Pixel coordinate grounding data:
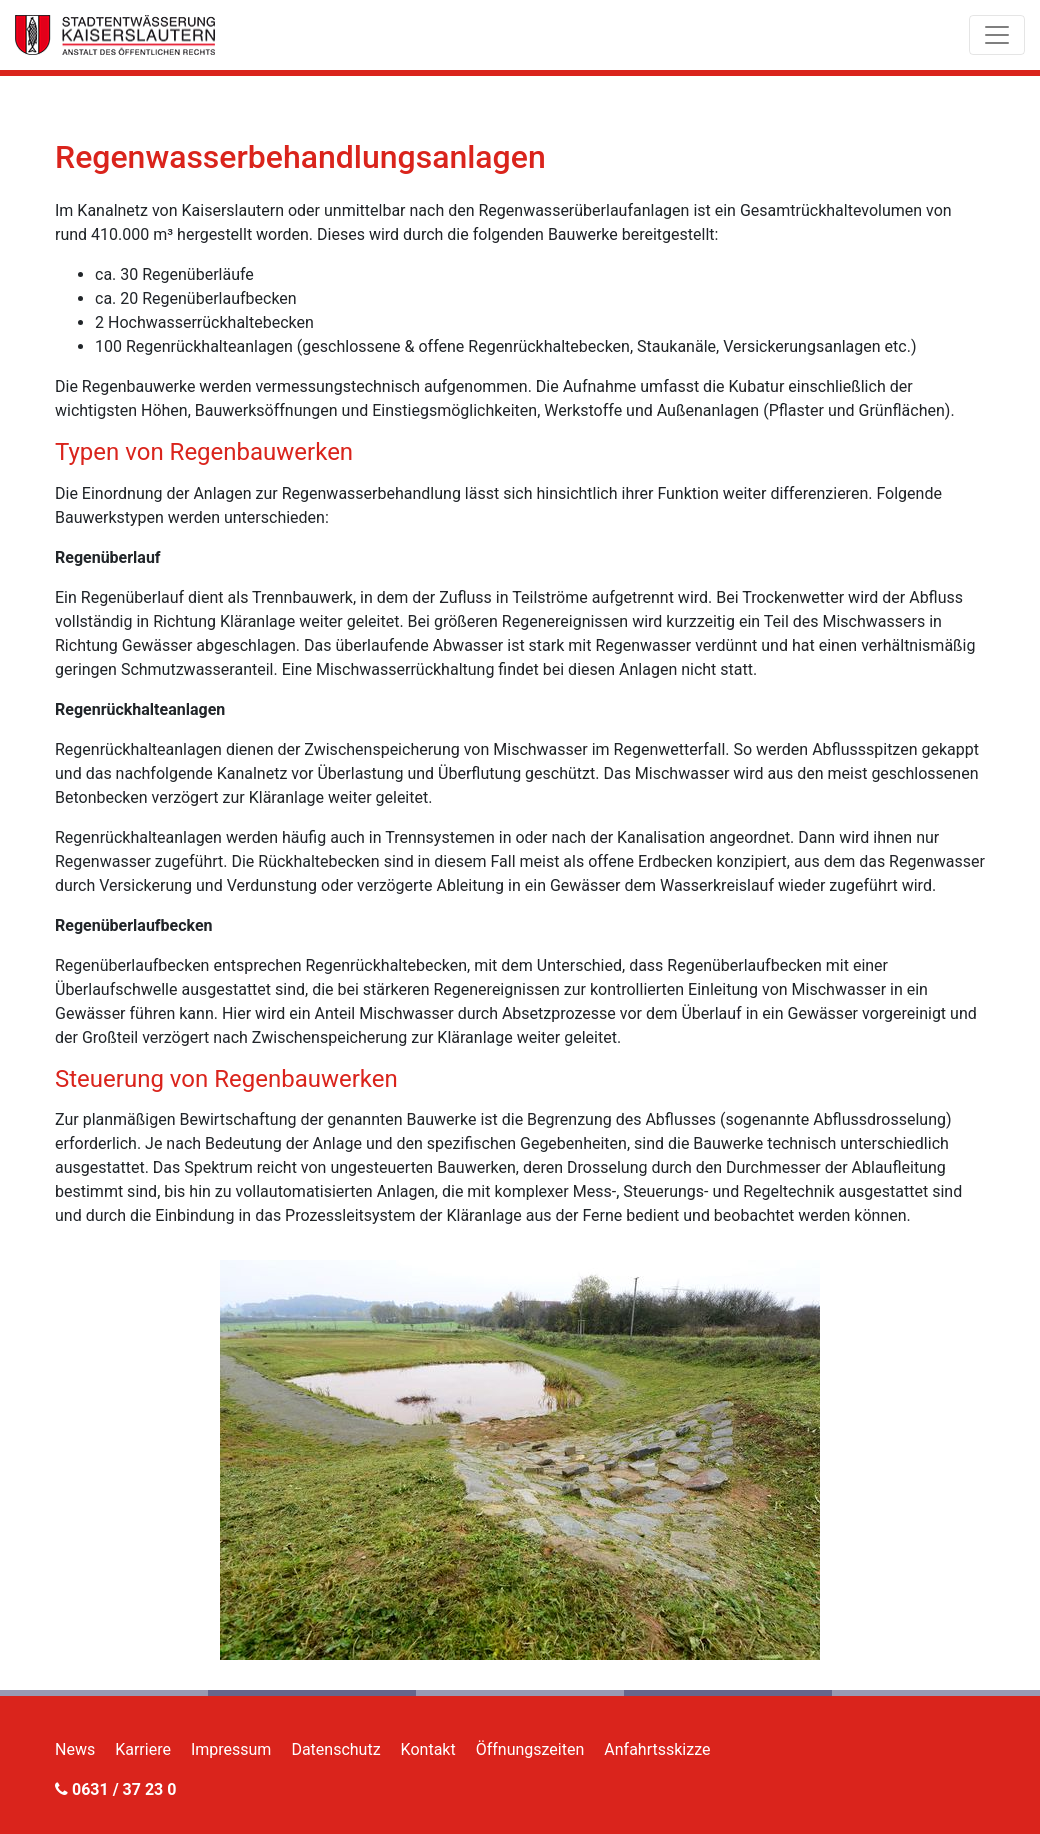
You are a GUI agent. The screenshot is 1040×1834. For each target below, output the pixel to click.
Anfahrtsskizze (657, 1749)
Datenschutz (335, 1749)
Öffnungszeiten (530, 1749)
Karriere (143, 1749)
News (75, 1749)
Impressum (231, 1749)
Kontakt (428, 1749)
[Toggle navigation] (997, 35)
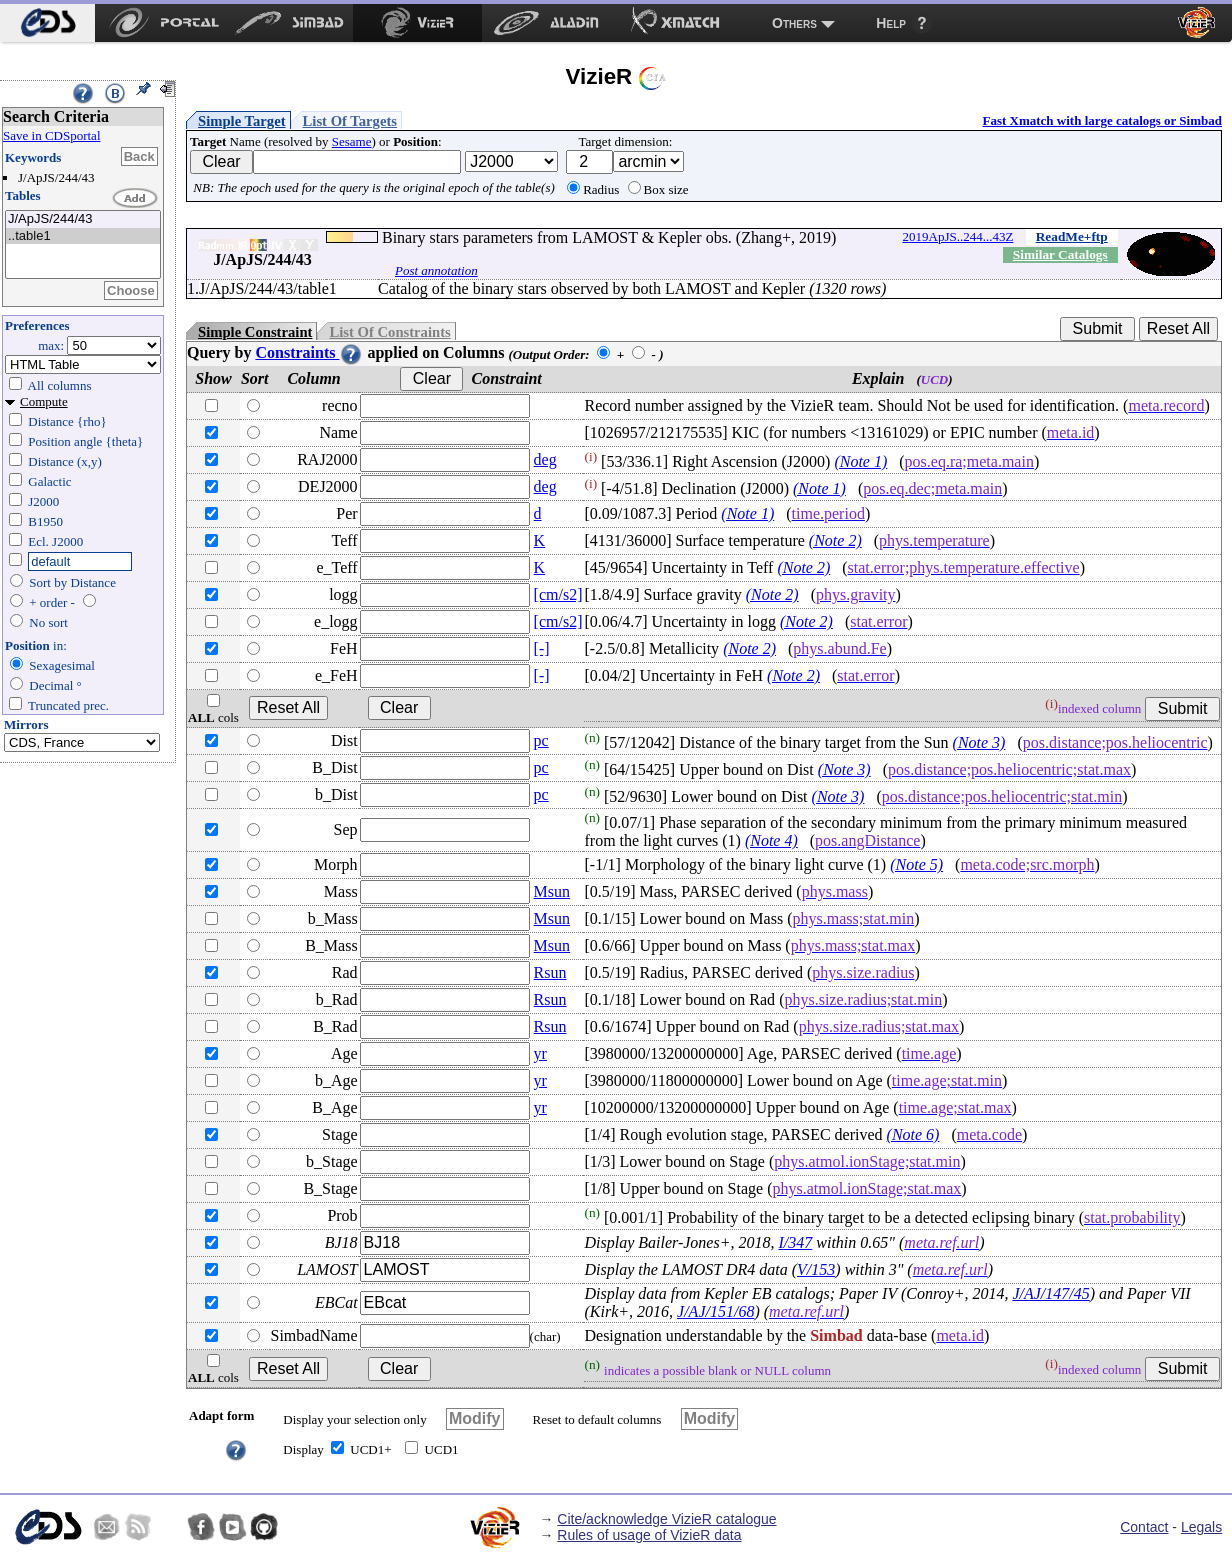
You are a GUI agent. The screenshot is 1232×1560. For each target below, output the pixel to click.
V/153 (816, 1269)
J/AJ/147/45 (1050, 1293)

▶ What is being asked: What lines above contain the string "agent"? Copy all of them.

▶ Exercise answer:
You are a GUI agent. The screenshot is 1040×1834. For each target below, output the pixel to click.
You are a GUI agent. The screenshot is 1232×1560. For each target below, output the pixel to click.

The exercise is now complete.